The lyrics came at him like an old friend.… that kind of music just soothes your soul …

Music swelled in the church, wildly inappropriate, and it took him back to his childhood, back to the crazy days when he and Francis were together all the time, when all they had was each other. They’d danced to songs like this one, and laughed to them and played them again and again on that old turntable in the living room.

He looked at Madelaine, and saw that she was laughing through her tears. He saw the glassy, faraway look in her eyes and knew that she was remembering Francis. Their Francis. Not the quiet, serious priest, but the gangly, blond kid with the blue, blue eyes and the smile that seemed to light up a room and a heart as big as tomorrow.

In the space of a heartbeat, he remembered it all, the good times and the bad, the nights when they’d laughed and the mornings they’d cried.

And he couldn’t imagine why he’d ever left all that, or why he’d never come home. At the thought, he felt tears sting his eyes, and within seconds, he couldn’t focus. The glittering church swam before him until it was nothing but a smear of white flowers and flickering candlelight. He knew that he’d remember the smell of this church forever—that from now on, when he smelled evergreens and roses, he would think of his big brother.

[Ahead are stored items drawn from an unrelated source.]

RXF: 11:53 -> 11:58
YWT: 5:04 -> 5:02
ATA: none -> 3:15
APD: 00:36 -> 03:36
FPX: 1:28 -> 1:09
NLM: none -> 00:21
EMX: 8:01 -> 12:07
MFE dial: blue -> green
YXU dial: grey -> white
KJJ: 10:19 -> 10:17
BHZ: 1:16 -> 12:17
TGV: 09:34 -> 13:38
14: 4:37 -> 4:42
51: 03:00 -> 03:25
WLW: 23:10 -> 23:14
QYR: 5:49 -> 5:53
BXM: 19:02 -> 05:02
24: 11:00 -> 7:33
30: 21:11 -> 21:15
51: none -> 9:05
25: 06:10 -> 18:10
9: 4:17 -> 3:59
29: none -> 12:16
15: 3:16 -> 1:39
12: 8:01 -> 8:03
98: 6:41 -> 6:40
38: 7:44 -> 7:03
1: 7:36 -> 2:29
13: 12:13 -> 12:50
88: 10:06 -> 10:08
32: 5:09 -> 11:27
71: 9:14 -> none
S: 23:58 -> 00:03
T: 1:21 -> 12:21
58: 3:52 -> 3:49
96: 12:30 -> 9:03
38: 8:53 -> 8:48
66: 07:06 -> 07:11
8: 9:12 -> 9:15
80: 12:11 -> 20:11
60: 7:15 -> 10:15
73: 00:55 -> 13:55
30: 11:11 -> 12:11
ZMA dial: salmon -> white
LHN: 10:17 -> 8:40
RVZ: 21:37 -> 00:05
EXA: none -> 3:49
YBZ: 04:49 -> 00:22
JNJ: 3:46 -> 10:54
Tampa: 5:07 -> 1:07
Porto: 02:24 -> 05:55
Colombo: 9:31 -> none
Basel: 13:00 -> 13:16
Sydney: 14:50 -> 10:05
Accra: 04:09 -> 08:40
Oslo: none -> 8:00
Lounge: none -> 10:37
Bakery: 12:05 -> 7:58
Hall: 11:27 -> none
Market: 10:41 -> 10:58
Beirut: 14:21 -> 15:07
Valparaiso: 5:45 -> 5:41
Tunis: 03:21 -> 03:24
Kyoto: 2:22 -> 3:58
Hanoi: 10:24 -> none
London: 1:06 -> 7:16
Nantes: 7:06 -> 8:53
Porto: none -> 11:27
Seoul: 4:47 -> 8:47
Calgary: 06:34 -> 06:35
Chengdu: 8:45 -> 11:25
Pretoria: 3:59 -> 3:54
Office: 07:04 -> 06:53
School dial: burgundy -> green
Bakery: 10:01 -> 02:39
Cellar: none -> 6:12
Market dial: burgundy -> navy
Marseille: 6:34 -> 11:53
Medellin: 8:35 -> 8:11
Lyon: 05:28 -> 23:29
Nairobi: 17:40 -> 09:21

I’m home, Franco … He squeezed his eyes shut, unashamed of the tears that coursed down his cheeks. I’m home again, big brother, and I’m not going anywhere this time.

Thoughts crowded his head and he tried to sort them out, tried to come up with the words he should offer to the man he loved so deeply, but in the end he realized it didn’t matter. It wasn’t about words or apologies or memories—it was about the simplicity of love.

Just that. Love. A brother’s love, a father’s love, a family’s love. And love wasn’t like bodies—it didn’t go away, not ever. It stayed there inside of you, tangled in moments and memories.

He opened his eyes slowly, saw Madelaine and Lina through the burning glaze of his tears. I’ll see it through with them, Franco. I swear to God I will.

The music came to a sudden, crashing halt and silence fell again, blanketing the church. Angel looked at the crowd, and realized that they weren’t strangers at all. He saw old Mrs. Costanza from the corner flower shop, and Mr. Tubbs from the garage on Tenth Street, and Mr. Fiorelli, the pharmacist …

He focused on Madelaine and Lina, gave them a trembling, heartfelt smile. “I can’t thank you all enough. When I look around, I see my brother, see glimpses of the man he became. I can see the way he touched all your lives, and I know how much you all must have mattered to him. And most of all, I thank you for loving him, for caring for him, for letting him love you. The world will be a little dimmer place without him, but I know now that he’ll never really be gone … because he’s inside all of us.”